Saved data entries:
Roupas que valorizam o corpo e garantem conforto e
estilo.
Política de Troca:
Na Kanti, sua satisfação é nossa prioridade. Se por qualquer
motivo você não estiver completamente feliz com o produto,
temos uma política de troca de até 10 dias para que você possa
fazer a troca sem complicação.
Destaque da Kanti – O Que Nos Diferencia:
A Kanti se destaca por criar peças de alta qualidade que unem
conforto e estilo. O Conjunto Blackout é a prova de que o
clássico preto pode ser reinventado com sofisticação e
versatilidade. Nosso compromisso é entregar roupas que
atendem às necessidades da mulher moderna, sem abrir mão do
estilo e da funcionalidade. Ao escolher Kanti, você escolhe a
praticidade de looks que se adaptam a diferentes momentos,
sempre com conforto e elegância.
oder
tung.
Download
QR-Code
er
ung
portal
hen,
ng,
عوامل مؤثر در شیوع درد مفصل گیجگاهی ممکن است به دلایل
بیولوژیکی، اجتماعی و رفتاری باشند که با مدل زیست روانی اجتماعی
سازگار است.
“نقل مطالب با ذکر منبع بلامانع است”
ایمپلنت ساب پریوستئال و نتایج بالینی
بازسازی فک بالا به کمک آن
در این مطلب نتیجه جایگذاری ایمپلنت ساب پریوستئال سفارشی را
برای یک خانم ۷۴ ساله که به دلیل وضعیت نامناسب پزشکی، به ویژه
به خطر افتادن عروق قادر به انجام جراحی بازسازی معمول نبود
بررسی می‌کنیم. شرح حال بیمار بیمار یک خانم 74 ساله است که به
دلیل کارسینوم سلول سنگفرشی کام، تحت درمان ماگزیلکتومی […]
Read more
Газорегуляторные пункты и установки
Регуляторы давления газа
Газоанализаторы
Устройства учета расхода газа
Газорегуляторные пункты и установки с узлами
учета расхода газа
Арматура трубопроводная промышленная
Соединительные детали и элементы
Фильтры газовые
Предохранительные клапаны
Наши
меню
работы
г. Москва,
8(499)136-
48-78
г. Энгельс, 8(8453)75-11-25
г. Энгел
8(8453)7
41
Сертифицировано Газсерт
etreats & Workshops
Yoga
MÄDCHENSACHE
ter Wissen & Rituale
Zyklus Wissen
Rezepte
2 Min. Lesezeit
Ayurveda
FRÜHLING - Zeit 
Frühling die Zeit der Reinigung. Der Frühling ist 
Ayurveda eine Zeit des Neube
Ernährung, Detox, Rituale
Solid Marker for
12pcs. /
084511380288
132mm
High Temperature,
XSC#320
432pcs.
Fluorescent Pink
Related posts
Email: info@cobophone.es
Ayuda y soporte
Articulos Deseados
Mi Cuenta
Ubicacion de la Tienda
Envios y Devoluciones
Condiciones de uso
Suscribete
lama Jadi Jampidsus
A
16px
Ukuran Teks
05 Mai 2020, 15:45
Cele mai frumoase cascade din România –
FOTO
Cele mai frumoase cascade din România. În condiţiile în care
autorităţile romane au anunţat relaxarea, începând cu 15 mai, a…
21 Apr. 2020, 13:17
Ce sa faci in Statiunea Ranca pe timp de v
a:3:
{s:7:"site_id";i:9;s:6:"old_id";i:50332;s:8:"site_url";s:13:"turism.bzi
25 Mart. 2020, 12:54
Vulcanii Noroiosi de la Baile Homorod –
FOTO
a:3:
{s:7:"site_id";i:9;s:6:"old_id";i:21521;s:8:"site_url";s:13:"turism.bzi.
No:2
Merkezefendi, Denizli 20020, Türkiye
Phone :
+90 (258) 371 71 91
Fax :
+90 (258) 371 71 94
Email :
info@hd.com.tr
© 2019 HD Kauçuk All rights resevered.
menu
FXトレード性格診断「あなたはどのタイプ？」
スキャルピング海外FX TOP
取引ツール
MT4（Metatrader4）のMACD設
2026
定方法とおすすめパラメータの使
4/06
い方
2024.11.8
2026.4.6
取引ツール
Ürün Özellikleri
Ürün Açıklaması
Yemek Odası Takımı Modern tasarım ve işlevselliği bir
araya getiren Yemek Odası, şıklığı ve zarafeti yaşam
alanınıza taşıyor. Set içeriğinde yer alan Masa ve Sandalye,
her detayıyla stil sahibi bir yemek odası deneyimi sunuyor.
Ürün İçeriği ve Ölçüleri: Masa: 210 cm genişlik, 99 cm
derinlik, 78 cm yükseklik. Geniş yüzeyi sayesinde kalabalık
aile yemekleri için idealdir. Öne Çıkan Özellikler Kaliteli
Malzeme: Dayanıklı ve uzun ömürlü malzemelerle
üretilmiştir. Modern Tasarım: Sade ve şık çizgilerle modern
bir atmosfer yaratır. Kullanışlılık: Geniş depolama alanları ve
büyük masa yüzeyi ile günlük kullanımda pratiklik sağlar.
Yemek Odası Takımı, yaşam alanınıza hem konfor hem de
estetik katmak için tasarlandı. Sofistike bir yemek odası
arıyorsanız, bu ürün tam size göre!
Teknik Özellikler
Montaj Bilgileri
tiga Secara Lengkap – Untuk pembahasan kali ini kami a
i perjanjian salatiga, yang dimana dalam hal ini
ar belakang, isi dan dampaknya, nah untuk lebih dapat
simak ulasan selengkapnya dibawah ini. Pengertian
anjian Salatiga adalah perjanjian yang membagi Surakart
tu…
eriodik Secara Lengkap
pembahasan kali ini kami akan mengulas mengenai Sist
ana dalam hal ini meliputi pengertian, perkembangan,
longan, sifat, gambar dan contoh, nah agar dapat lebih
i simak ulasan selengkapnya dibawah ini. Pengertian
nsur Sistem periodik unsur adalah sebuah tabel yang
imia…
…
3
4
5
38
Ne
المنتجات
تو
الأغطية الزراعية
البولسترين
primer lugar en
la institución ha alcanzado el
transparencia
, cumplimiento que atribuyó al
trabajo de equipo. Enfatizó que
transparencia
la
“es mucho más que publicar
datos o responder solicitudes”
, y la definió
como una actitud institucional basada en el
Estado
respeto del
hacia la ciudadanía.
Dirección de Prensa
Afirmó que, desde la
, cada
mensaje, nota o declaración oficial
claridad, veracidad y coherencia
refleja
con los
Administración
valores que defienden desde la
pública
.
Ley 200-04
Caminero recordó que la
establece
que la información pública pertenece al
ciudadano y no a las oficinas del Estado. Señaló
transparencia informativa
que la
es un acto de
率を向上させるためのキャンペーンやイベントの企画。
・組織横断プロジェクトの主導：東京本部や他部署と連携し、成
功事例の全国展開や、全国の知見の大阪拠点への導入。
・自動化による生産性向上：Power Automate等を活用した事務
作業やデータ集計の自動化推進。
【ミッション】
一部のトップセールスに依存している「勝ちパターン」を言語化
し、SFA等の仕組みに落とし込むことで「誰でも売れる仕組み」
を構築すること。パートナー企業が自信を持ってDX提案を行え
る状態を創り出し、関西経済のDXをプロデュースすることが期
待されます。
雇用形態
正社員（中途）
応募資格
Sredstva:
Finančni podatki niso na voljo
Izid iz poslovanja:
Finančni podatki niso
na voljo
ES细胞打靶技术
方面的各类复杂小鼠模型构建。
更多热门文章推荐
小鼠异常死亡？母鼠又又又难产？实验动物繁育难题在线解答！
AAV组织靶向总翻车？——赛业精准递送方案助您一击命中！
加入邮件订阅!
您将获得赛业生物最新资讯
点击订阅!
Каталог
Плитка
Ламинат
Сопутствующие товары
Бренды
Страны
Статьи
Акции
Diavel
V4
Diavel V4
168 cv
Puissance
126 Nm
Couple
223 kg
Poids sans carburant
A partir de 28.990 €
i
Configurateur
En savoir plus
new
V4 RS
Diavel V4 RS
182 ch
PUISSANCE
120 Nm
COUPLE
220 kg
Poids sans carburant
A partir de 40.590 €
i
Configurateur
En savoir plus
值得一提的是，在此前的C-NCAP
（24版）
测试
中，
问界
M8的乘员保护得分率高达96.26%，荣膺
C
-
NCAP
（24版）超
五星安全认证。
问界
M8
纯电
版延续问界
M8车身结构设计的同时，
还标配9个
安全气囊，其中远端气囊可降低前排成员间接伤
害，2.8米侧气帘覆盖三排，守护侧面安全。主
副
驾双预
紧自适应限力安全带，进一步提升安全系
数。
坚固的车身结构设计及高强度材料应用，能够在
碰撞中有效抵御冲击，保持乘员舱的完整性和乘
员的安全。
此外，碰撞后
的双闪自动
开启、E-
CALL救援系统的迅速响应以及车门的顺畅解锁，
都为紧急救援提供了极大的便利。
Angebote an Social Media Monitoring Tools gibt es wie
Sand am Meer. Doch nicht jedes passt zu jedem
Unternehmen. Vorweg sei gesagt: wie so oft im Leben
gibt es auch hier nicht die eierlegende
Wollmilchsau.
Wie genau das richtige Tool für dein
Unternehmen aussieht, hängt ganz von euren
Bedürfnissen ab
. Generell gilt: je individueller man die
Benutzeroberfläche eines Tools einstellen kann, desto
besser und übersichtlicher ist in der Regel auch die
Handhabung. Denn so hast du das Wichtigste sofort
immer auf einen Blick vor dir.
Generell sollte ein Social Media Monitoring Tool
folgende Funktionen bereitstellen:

TASK ITEM:
Going down from the first line of the entries above, restate each line word for word until the line holding "atendem às necessidades" is done.

ANSWER SPACE:
Roupas que valorizam o corpo e garantem conforto e
estilo.
Política de Troca:
Na Kanti, sua satisfação é nossa prioridade. Se por qualquer
motivo você não estiver completamente feliz com o produto,
temos uma política de troca de até 10 dias para que você possa
fazer a troca sem complicação.
Destaque da Kanti – O Que Nos Diferencia:
A Kanti se destaca por criar peças de alta qualidade que unem
conforto e estilo. O Conjunto Blackout é a prova de que o
clássico preto pode ser reinventado com sofisticação e
versatilidade. Nosso compromisso é entregar roupas que
atendem às necessidades da mulher moderna, sem abrir mão do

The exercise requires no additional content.